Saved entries
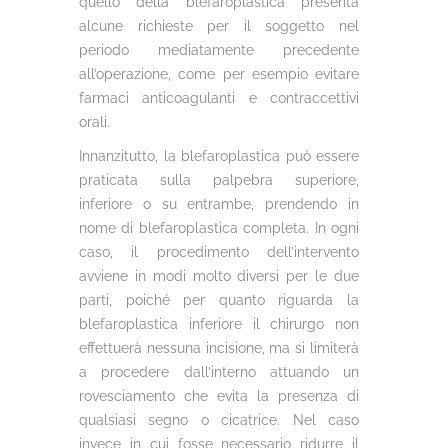
quello della blefaroplastica presenta
alcune richieste per il soggetto nel
periodo mediatamente precedente
all’operazione, come per esempio evitare
farmaci anticoagulanti e contraccettivi
orali.
Innanzitutto, la blefaroplastica può essere
praticata sulla palpebra superiore,
inferiore o su entrambe, prendendo in
nome di blefaroplastica completa. In ogni
caso, il procedimento dell’intervento
avviene in modi molto diversi per le due
parti, poiché per quanto riguarda la
blefaroplastica inferiore il chirurgo non
effettuerà nessuna incisione, ma si limiterà
a procedere dall’interno attuando un
rovesciamento che evita la presenza di
qualsiasi segno o cicatrice. Nel caso
invece in cui fosse necessario ridurre il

YOUR GOAL -
Whenever a line of the data includes "caso", copy that line.

SOLUTION TO THE PROBLEM -
caso, il procedimento dell’intervento
qualsiasi segno o cicatrice. Nel caso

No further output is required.